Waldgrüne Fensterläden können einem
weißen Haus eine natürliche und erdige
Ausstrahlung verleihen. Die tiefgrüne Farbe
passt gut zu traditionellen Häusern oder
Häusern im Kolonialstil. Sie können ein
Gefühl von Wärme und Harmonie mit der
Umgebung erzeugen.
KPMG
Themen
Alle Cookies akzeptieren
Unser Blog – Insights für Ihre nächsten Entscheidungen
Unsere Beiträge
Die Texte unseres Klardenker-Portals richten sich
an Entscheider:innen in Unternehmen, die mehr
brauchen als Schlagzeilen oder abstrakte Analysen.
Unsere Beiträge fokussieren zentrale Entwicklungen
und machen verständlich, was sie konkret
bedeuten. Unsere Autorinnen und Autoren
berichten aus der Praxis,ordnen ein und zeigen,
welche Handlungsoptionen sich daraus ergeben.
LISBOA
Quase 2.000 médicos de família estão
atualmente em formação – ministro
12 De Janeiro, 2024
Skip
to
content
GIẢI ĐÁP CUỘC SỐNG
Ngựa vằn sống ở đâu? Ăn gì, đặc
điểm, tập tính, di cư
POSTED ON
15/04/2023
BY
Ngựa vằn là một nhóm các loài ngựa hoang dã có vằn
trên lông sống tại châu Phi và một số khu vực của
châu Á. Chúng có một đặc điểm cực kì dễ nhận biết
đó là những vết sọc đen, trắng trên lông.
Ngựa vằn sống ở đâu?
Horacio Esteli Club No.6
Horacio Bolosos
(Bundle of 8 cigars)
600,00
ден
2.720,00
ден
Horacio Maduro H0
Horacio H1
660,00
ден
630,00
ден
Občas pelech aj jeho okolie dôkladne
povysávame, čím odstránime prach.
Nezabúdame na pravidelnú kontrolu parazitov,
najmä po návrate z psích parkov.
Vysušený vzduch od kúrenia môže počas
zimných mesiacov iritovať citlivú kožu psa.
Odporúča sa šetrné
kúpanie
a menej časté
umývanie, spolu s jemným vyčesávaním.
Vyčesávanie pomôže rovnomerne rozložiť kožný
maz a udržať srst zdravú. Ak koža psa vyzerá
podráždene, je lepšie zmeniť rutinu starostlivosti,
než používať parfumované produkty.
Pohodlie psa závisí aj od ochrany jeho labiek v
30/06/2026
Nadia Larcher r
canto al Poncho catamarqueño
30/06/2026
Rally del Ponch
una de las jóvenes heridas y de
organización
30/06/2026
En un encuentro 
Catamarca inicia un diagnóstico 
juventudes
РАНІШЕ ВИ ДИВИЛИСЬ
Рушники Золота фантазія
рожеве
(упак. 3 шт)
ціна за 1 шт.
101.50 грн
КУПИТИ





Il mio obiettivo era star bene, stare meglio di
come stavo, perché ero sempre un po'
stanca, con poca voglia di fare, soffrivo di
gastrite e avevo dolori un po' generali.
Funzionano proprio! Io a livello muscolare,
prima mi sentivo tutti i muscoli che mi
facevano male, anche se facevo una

- **Work task**:
Output all of the data without altering a single line.

- **Output**:
Waldgrüne Fensterläden können einem
weißen Haus eine natürliche und erdige
Ausstrahlung verleihen. Die tiefgrüne Farbe
passt gut zu traditionellen Häusern oder
Häusern im Kolonialstil. Sie können ein
Gefühl von Wärme und Harmonie mit der
Umgebung erzeugen.
KPMG
Themen
Alle Cookies akzeptieren
Unser Blog – Insights für Ihre nächsten Entscheidungen
Unsere Beiträge
Die Texte unseres Klardenker-Portals richten sich
an Entscheider:innen in Unternehmen, die mehr
brauchen als Schlagzeilen oder abstrakte Analysen.
Unsere Beiträge fokussieren zentrale Entwicklungen
und machen verständlich, was sie konkret
bedeuten. Unsere Autorinnen und Autoren
berichten aus der Praxis,ordnen ein und zeigen,
welche Handlungsoptionen sich daraus ergeben.
LISBOA
Quase 2.000 médicos de família estão
atualmente em formação – ministro
12 De Janeiro, 2024
Skip
to
content
GIẢI ĐÁP CUỘC SỐNG
Ngựa vằn sống ở đâu? Ăn gì, đặc
điểm, tập tính, di cư
POSTED ON
15/04/2023
BY
Ngựa vằn là một nhóm các loài ngựa hoang dã có vằn
trên lông sống tại châu Phi và một số khu vực của
châu Á. Chúng có một đặc điểm cực kì dễ nhận biết
đó là những vết sọc đen, trắng trên lông.
Ngựa vằn sống ở đâu?
Horacio Esteli Club No.6
Horacio Bolosos
(Bundle of 8 cigars)
600,00
ден
2.720,00
ден
Horacio Maduro H0
Horacio H1
660,00
ден
630,00
ден
Občas pelech aj jeho okolie dôkladne
povysávame, čím odstránime prach.
Nezabúdame na pravidelnú kontrolu parazitov,
najmä po návrate z psích parkov.
Vysušený vzduch od kúrenia môže počas
zimných mesiacov iritovať citlivú kožu psa.
Odporúča sa šetrné
kúpanie
a menej časté
umývanie, spolu s jemným vyčesávaním.
Vyčesávanie pomôže rovnomerne rozložiť kožný
maz a udržať srst zdravú. Ak koža psa vyzerá
podráždene, je lepšie zmeniť rutinu starostlivosti,
než používať parfumované produkty.
Pohodlie psa závisí aj od ochrany jeho labiek v
30/06/2026
Nadia Larcher r
canto al Poncho catamarqueño
30/06/2026
Rally del Ponch
una de las jóvenes heridas y de
organización
30/06/2026
En un encuentro 
Catamarca inicia un diagnóstico 
juventudes
РАНІШЕ ВИ ДИВИЛИСЬ
Рушники Золота фантазія
рожеве
(упак. 3 шт)
ціна за 1 шт.
101.50 грн
КУПИТИ





Il mio obiettivo era star bene, stare meglio di
come stavo, perché ero sempre un po'
stanca, con poca voglia di fare, soffrivo di
gastrite e avevo dolori un po' generali.
Funzionano proprio! Io a livello muscolare,
prima mi sentivo tutti i muscoli che mi
facevano male, anche se facevo una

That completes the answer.